Source data
****************************************
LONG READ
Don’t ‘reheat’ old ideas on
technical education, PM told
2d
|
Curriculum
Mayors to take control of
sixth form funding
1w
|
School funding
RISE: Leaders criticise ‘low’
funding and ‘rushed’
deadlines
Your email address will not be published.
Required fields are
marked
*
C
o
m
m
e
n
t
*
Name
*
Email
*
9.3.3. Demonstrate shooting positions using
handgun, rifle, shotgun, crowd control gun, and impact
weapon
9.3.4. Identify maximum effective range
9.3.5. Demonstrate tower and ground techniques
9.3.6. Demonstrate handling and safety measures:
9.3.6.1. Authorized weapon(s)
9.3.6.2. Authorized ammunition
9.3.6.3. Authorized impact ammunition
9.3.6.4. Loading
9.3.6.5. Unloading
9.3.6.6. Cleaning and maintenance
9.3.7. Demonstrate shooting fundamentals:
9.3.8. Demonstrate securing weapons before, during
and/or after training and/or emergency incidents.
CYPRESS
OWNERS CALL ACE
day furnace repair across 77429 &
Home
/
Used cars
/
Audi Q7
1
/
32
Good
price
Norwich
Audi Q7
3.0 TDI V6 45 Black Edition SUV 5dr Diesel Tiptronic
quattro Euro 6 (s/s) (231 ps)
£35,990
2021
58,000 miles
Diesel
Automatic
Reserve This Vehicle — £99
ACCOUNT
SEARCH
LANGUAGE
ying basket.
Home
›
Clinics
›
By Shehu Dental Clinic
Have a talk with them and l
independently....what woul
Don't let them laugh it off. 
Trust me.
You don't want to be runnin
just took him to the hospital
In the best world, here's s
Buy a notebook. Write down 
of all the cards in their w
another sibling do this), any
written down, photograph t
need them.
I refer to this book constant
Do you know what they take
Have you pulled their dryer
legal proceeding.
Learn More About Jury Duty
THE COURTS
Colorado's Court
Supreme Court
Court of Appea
****************************************
= Your task =
Write out the lines above from the one containing "written down, photograph t" through the last, exactly as they are.

= The answer =
written down, photograph t
need them.
I refer to this book constant
Do you know what they take
Have you pulled their dryer
legal proceeding.
Learn More About Jury Duty
THE COURTS
Colorado's Court
Supreme Court
Court of Appea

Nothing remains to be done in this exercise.